Für sie fühlt es sich an, als würde nun endlich das letzte fehlende Teil in ein Puzzle eingefügt: „Ich habe gespürt, dass es zwischen ihm und mir Klick gemacht hat, nicht nur weil wir Blutsgeschwister sind, sondern auch weil ich dank ihm hier bin und mein Leben genieße”, sagt Javiera.
Auch Javieras Eltern, Miriam und Mauricio freuen sich sehr Moritz kennenzulernen und Dankeschön zu sagen. „Wir feiern jetzt immer zwei Geburtstage: Den 4. November, an dem Javiera geboren wurde, und den 20. Mai, an dem Moritz ihr ein zweites Leben geschenkt hat”, sagt Miriam.

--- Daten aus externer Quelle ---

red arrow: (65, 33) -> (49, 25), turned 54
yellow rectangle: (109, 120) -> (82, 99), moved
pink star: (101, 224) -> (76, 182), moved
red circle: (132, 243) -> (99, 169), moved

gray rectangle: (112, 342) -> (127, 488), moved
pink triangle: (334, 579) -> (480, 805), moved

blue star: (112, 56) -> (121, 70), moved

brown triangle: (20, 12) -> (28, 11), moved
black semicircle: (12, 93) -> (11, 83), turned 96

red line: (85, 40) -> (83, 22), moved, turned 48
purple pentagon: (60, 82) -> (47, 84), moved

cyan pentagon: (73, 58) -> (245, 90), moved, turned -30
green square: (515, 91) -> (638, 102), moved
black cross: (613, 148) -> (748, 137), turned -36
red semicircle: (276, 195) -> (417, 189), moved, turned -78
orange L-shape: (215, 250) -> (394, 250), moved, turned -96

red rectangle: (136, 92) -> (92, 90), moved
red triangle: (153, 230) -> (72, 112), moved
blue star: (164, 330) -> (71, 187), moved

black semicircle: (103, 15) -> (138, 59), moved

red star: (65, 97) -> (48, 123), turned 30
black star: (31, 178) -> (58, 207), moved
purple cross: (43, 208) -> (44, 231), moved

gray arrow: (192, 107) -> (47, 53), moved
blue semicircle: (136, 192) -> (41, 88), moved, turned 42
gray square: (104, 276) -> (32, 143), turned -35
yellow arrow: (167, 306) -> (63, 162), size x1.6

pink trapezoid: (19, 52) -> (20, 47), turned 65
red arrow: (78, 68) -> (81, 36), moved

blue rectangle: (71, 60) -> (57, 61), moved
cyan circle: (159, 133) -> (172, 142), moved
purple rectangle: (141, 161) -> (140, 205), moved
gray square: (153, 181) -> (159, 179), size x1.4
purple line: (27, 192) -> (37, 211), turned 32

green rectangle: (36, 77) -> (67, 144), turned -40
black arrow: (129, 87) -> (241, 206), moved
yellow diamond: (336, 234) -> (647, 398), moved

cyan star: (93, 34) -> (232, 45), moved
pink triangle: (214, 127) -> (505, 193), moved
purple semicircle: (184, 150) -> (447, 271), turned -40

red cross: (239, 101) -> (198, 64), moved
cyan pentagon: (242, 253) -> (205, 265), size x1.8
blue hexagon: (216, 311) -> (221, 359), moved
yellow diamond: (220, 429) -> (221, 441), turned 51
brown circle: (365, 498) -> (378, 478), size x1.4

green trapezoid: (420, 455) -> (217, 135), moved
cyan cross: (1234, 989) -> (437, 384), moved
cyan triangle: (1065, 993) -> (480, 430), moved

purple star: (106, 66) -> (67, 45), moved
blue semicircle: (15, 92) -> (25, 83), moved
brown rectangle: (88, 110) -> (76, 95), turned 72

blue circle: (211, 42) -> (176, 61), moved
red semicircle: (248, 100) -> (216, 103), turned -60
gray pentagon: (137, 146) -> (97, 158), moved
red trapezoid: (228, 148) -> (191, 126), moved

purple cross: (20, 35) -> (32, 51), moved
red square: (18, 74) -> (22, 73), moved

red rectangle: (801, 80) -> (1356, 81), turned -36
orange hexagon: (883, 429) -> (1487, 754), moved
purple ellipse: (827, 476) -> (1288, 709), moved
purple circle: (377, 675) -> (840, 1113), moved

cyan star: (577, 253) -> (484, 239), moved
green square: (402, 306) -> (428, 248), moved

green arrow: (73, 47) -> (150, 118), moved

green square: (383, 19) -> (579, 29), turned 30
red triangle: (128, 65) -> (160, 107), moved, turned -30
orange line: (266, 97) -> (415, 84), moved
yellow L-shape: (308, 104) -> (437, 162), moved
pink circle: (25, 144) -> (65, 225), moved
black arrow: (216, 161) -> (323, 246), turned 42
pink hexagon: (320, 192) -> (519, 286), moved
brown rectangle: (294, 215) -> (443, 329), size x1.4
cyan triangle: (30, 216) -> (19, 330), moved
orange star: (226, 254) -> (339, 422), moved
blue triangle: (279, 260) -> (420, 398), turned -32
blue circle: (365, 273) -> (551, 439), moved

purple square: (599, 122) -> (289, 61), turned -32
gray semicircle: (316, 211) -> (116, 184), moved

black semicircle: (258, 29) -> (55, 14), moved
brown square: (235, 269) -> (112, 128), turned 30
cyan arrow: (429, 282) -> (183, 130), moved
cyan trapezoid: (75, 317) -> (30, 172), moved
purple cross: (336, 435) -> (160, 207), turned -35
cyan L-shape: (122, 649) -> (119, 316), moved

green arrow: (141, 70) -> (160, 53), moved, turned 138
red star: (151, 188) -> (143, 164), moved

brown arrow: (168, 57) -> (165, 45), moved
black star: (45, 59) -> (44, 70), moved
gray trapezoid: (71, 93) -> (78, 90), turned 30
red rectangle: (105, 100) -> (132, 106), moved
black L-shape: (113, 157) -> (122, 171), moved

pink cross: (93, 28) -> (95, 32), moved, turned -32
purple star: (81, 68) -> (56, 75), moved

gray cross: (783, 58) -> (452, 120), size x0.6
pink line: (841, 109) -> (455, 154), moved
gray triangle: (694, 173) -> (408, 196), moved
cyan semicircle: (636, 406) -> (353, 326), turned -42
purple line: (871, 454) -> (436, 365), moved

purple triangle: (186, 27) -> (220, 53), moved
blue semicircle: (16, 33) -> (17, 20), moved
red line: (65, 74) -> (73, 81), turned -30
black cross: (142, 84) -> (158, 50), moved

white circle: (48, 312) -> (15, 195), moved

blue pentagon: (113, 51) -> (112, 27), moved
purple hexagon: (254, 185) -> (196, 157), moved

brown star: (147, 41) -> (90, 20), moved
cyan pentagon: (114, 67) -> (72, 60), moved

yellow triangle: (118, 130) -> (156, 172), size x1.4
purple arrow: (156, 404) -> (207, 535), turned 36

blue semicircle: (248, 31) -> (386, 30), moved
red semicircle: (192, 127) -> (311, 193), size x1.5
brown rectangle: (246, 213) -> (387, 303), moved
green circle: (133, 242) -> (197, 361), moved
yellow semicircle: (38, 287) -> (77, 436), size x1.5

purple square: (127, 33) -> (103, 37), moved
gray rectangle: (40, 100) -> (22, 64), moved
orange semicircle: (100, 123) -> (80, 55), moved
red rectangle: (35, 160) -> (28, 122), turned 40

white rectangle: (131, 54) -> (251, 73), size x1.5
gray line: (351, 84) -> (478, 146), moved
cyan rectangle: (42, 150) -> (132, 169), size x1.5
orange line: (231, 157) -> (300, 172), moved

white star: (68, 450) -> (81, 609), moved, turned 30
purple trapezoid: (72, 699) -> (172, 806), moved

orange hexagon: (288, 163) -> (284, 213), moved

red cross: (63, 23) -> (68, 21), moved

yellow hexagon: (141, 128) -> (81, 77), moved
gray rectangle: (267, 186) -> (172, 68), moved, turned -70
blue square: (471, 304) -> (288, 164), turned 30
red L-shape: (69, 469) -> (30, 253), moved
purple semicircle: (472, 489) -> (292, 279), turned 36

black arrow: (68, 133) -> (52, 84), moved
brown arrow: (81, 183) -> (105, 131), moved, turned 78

Moritz verbringt insgesamt eine Woche in Chile. „Ich habe viel gesehen und emotionale Momente mit den chilenischen DKMS-Kollegen, mit meiner “Blutsschwester” und ihrer Familie verbringen können. Für mich ist das ein einmaliges Erlebnis, das ich mein Leben lang nicht vergessen werde.“
Wichtig ist es Moritz aber vor allem, mit seiner Geschichte andere Menschen auf das Thema aufmerksam zu machen. „Ich würde mir wünschen, dass sich mehr potenzielle Spender bei der DKMS registrieren lassen“ sagt er.